When Colin Kaepernick was still a free agent in May it was already stunning. Brian Hoyer, Mark Sanchez, and Nick Foles among other non-Super Bowl caliber QBs had been signed, but not a guy who had actually sniffed the Lombardi Trophy. The guy that a year early sat in John Elway’s house because he was a distinct possibility to take the torch from Peyton Manning. Dissenters tossed out the system quarterback argument, which is apt when comparing apples but not talent ceilings.

Then the season came and my kid’s first-grade teacher, a Starbucks barista, Rex Grossman’s twin and an actual armchair quarterback all had NFL jobs while Kaepernick remained unemployed. At that point most enlightened people realized that this was a blacklisting or blackballing or whatever comparable word of choice you would like to insert, probably one NSFW.

Now here we are in October with quarterbacks going down like flies or causing our eyeballs to rot and not one call to Kaepernick. Not one. It’s gross and insulting.

Yesterday I covered the 49ers-Cowboys and watched rookie C.J. Beathard get pummeled in his debut as a starter. Beathard wasn’t ready. He couldn’t read the field and when he did roll out a few times to escape pressure he looked like, well, a poor man’s Colin Kaepernick. And he was still an upgrade from Hoyer.

The 49ers are among a growing number of teams that if the all were right in the NFL would be bidding for Kaepernick’s services. Count Arizona, Indy, Cleveland, Denver and the New York Jets and possibly Green Bay in that group. There will surely be more additions next week. But these teams would rather be rooted in their own misery than call the best remaining free agent by a stratosphere.

Some people hate the word blackballing as it insinuates collusion. While there may not be a smoking gun in the form of an email among owners, the fact that none of these teams have even picked up a phone to even have a conversation with Kaepernick is unconscionable. The only team that has shown interest was Seattle and their excuse for not signing him – Pete Carroll calling him a “starter in this league” – illustrates the audacity of his unemployment. By the way, Kaepernick’s collusion case hardly ends his career as many have suggested. Any of these woeful teams sign him and the case is thrown out. Simple as that. The threat of legality is not why he deserves a job, of course. His potential upside is clearly higher than so much of the crap that takes the field. While the NFL has a number of competing interests, Vince Lombardi was right about that whole “winning is everything” theory.

As someone who covers this league and happens to admire gutsy, self-aware people oozing with talent who donate a million dollars to underserved communities, the Kaepernick blackballing has been difficult to compartmentalize. We all have stages and recently I had come to grips with Kaepernick’s career being effectively over. Not because I had truly accepted it but because seething isn’t healthy. At a school gathering a couple weeks a lovely mom who discovered my line of work politely asked my opinion about Kaepernick. When I could see the steam exiting my nostrils, I knew I had to tone it down. The easiest, most honest way to come to grips with the Kaepernick saga is to realize that he no longer needs the NFL to make a significant impact on society. His legend only grows stronger without it.

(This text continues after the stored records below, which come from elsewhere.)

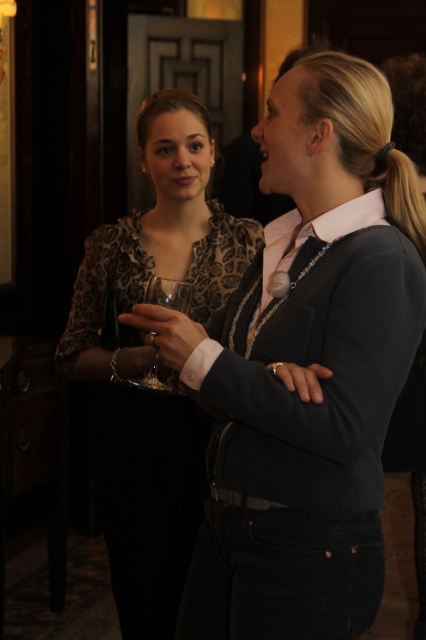 Question: Which of the following is the closest to the observer?

Choices:
 (A) matte brown blouse at center
 (B) clear glass at center
 (C) dark blue corduroy blazer at center

Answer: (C)

Question: Where is dark blue corduroy blazer at center located in relation to clear glass at center in the image?

Choices:
 (A) left
 (B) right

Answer: (B)

Question: Which of the following is the closest to the observer?

Choices:
 (A) dark blue corduroy blazer at center
 (B) matte brown blouse at center

Answer: (A)

Question: Which of the following is the closest to the observer?

Choices:
 (A) (176, 307)
 (B) (173, 500)

Answer: (A)

Question: Is dark blue corduroy blazer at center further to the viewer compared to matte brown blouse at center?

Choices:
 (A) yes
 (B) no

Answer: (B)

Question: Does dark blue corduroy blazer at center have a lesser width compared to matte brown blouse at center?

Choices:
 (A) yes
 (B) no

Answer: (A) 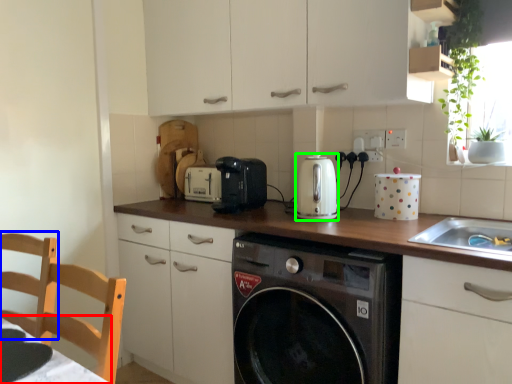 Question: Which object is the farthest from table (highlighted by a red box)? Choose among these: chair (highlighted by a blue box) or kitchen appliance (highlighted by a green box).

Choices:
 (A) chair
 (B) kitchen appliance

Answer: (B) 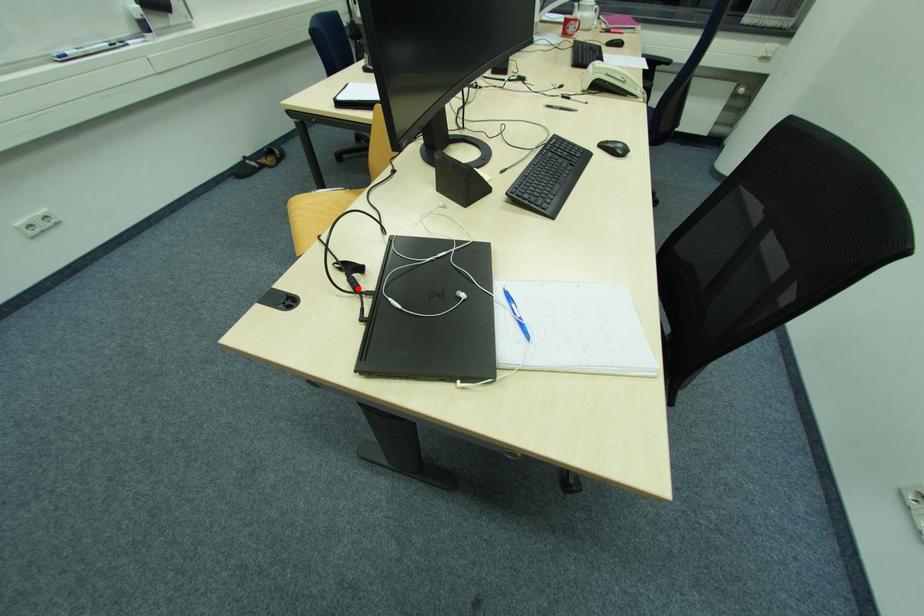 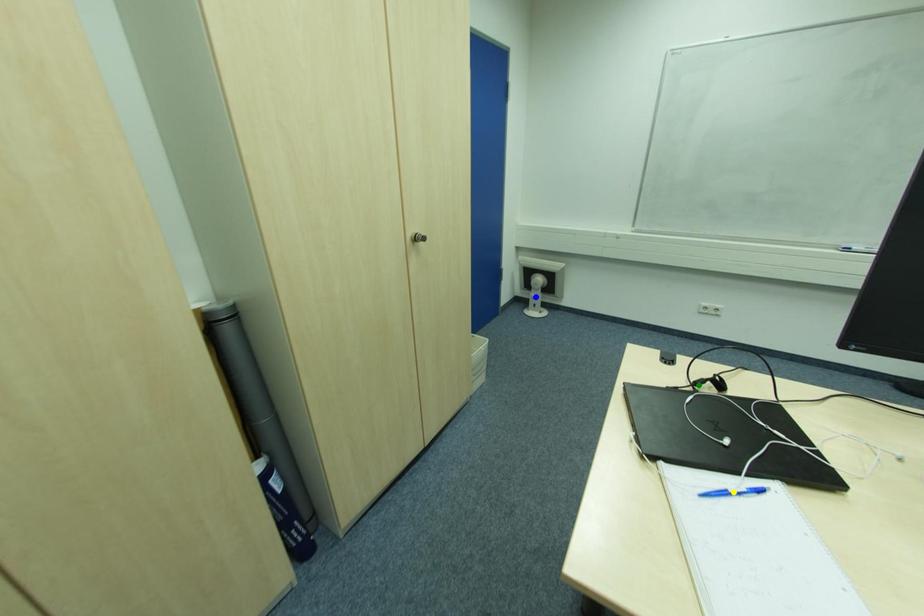 Question: I am providing you with two images of the same scene from different viewpoints. A red point is marked on the first image. You are given multiple points on the second image. Which spot in image 2 lines up with the point in image 1?

Choices:
 (A) blue point
 (B) green point
 (C) yellow point

Answer: (B) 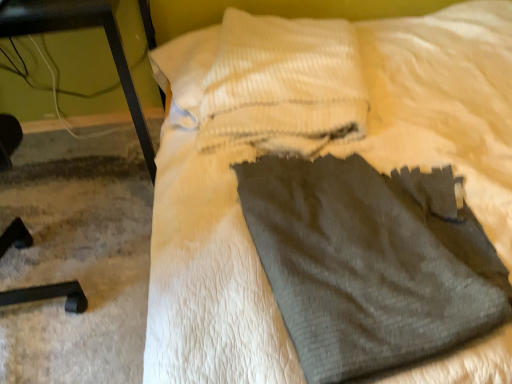 Question: Is white textured pillow at upper center closer to the viewer compared to dark gray fabric sweat pants at center?

Choices:
 (A) no
 (B) yes

Answer: (A)

Question: Are white textured pillow at upper center and dark gray fabric sweat pants at center far apart?

Choices:
 (A) no
 (B) yes

Answer: (A)

Question: Can you confirm if white textured pillow at upper center is bigger than dark gray fabric sweat pants at center?

Choices:
 (A) no
 (B) yes

Answer: (B)

Question: From the image's perspective, is white textured pillow at upper center over dark gray fabric sweat pants at center?

Choices:
 (A) no
 (B) yes

Answer: (B)

Question: Is white textured pillow at upper center wider than dark gray fabric sweat pants at center?

Choices:
 (A) no
 (B) yes

Answer: (B)

Question: Is white textured pillow at upper center taller or shorter than dark gray fabric sweat pants at center?

Choices:
 (A) tall
 (B) short

Answer: (A)

Question: From a real-world perspective, is white textured pillow at upper center positioned above or below dark gray fabric sweat pants at center?

Choices:
 (A) above
 (B) below

Answer: (A)

Question: Would you say white textured pillow at upper center is inside or outside dark gray fabric sweat pants at center?

Choices:
 (A) outside
 (B) inside

Answer: (A)

Question: Considering the positions of white textured pillow at upper center and dark gray fabric sweat pants at center in the image, is white textured pillow at upper center wider or thinner than dark gray fabric sweat pants at center?

Choices:
 (A) thin
 (B) wide

Answer: (B)

Question: Does point (470, 302) appear closer or farther from the camera than point (415, 72)?

Choices:
 (A) farther
 (B) closer

Answer: (B)

Question: Is dark gray fabric sweat pants at center bigger or smaller than gray fabric at center?

Choices:
 (A) big
 (B) small

Answer: (B)

Question: Is dark gray fabric sweat pants at center inside the boundaries of gray fabric at center, or outside?

Choices:
 (A) outside
 (B) inside

Answer: (B)

Question: Looking at their shapes, would you say dark gray fabric sweat pants at center is wider or thinner than gray fabric at center?

Choices:
 (A) wide
 (B) thin

Answer: (B)

Question: Considering the positions of gray fabric at center and black metal table at left in the image, is gray fabric at center wider or thinner than black metal table at left?

Choices:
 (A) thin
 (B) wide

Answer: (B)

Question: Considering the positions of gray fabric at center and black metal table at left in the image, is gray fabric at center taller or shorter than black metal table at left?

Choices:
 (A) tall
 (B) short

Answer: (B) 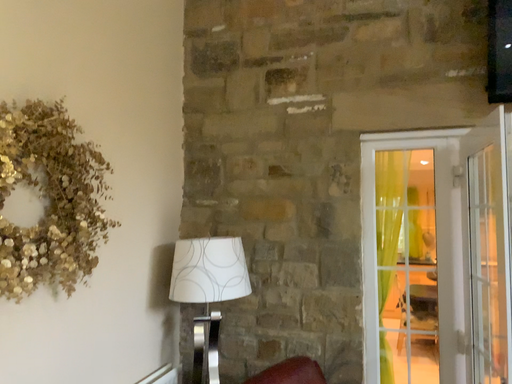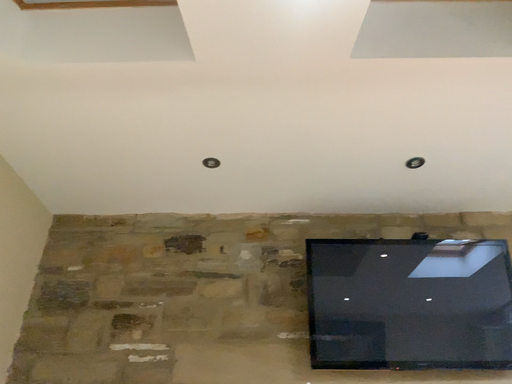 Question: How did the camera likely rotate when shooting the video?

Choices:
 (A) rotated right
 (B) rotated left

Answer: (A) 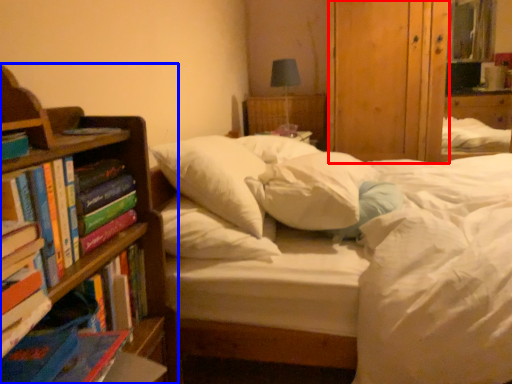 Question: Among these objects, which one is nearest to the camera, armoire (highlighted by a red box) or bookcase (highlighted by a blue box)?

Choices:
 (A) armoire
 (B) bookcase

Answer: (B) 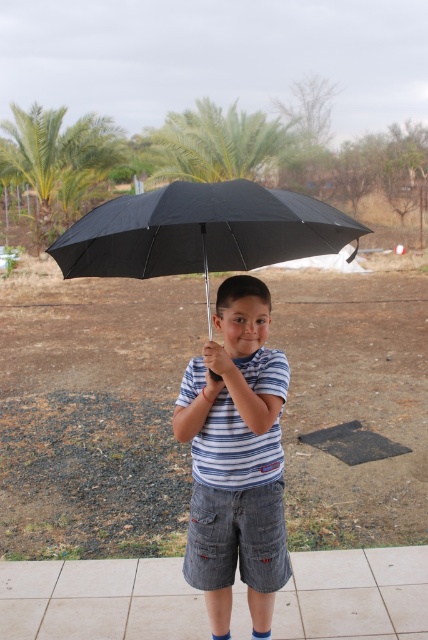 Consider the image. You are the boy holding the black matte umbrella at center. You want to look up at the green leafy palm tree at upper center. Can you see it without moving the umbrella?

The black matte umbrella at center is below the green leafy palm tree at upper center, so the boy can look up and see the green leafy palm tree at upper center without moving the umbrella since it is positioned above him.

You are a photographer taking a picture of the boy under the black umbrella. You notice two points in the scene at coordinates point [74,248] and point [204,161]. Which point is closer to your camera lens?

Point [74,248] is closer to the camera than point [204,161].

You are a drone operator trying to capture a photo of the boy under the umbrella. You need to ensure the green leafy palm tree at upper left and the green leafy palm tree at upper center donot block the view. Based on their positions, which palm tree is closer to the camera so you can adjust the angle?

The green leafy palm tree at upper left is closer to the camera than the green leafy palm tree at upper center because it is positioned below it in the frame. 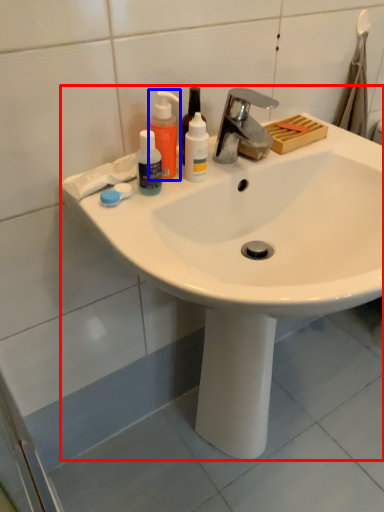 Question: Which object appears farthest to the camera in this image, sink (highlighted by a red box) or cleaning product (highlighted by a blue box)?

Choices:
 (A) sink
 (B) cleaning product

Answer: (B)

But as quarterback play regresses on a weekly basis, the reality of a league that has suppressed Kaepernick while laying down a red carpet for so many domestic violence abusers is overwhelmingly hard to stomach. He wants to play. He’s in shape. He should be on an NFL football field.

There is hope that the league will get involved in the causes that Kaepernick and his brethren have been protesting all along, police brutality and lack of resources for the incarcerated, among them. But the twisted morality that has kept him unemployed will stain the league, probably forever. It also makes watching football a lot less joyous.